I look at him with pure disbelief. Not long ago, he was making a proposal for me to have more knowledge about this entity living within me. And now he wants me dead? It was all just a set-up.

"It's an inscribed prophecy," He adds. "And that prophecy is something we Ordinals cannot let from happening."

I scan my surroundings as the cold afternoon air, brushes past me, only to see more Ravenbird soldiers surrounding me, all armed with bows aimed at me, waiting for the Ordinal's command to snap those arrows flying towards me.

"It would have been a great chance to have you in our alliance. But it turns out, you aren't worthy enough of this power. And you've said it yourself that you don't want it. So, the only way to take it from you is this."

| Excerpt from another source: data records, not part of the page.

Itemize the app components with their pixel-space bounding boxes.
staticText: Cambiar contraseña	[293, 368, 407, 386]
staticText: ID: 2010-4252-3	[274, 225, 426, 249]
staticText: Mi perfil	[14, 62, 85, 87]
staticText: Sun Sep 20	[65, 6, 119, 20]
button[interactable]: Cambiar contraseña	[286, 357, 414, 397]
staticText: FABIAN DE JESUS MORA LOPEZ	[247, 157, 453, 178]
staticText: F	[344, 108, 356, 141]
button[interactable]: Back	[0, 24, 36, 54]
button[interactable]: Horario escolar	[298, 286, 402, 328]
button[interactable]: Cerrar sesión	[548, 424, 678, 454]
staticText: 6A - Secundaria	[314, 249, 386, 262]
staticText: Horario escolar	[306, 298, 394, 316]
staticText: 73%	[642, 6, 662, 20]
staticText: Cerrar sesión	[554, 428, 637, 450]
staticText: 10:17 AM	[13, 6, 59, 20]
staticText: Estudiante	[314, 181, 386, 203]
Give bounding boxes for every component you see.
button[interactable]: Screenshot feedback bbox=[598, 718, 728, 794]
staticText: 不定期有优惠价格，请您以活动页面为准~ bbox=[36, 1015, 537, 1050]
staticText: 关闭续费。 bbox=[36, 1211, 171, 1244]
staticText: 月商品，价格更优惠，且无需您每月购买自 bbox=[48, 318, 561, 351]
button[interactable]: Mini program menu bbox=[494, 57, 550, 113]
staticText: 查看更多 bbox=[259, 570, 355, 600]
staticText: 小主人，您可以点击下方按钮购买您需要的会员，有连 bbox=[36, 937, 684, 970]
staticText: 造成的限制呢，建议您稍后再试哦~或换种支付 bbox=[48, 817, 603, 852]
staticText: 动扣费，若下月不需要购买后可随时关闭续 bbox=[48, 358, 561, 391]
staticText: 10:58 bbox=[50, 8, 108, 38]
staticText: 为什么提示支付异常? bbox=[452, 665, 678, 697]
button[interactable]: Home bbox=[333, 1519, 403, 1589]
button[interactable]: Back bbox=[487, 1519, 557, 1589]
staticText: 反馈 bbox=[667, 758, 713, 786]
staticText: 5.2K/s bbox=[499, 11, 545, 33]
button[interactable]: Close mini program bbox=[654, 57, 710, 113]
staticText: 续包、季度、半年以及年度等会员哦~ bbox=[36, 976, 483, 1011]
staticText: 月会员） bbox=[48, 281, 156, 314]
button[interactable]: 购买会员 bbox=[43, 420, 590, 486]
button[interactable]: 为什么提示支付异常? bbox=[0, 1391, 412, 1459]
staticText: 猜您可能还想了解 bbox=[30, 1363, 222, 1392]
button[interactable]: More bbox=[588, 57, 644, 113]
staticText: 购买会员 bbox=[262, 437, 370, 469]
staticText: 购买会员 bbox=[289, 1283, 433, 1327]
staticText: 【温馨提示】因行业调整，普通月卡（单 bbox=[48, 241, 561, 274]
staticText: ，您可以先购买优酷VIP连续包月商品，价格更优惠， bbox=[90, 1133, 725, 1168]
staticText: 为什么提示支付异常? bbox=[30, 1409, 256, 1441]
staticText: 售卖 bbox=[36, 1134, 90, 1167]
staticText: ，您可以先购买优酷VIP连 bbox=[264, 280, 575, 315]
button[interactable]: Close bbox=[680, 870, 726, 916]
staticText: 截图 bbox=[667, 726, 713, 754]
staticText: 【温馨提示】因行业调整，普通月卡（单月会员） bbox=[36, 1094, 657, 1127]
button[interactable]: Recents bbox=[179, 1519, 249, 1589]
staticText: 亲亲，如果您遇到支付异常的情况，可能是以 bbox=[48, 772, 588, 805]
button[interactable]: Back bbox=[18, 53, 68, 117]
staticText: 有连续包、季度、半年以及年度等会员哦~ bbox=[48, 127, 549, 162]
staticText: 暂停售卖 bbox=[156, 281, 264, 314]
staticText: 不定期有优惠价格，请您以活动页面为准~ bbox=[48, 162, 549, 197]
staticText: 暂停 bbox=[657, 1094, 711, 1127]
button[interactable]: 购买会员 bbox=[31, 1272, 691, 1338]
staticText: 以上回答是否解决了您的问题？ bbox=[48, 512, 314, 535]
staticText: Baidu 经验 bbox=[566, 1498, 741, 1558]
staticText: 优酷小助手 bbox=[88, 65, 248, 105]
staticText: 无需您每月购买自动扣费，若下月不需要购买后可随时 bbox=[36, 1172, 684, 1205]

I'm heaving air into my lungs, my one hand holding the pained muscle on my other arm. Then I notice it still persists with the energy, seemingly wanting to burst. I look behind me, where I find myself on a dead end.

"Your fellow comrades will now have their deaths given justice. Especially your beloved godfather," He says. Then the bricked ground starts collapsing, not because they've been rendered fragile, but because of the Earthbudgers. I notice how my arm is glowing — the same glow back at the desert. My instincts act and urge me to punch the ground. By the time I do, those Steelshapers have launched their metals along with the arrows of those ranged soldiers and the Fifth Ordinal. The next thing I know is that I'm falling.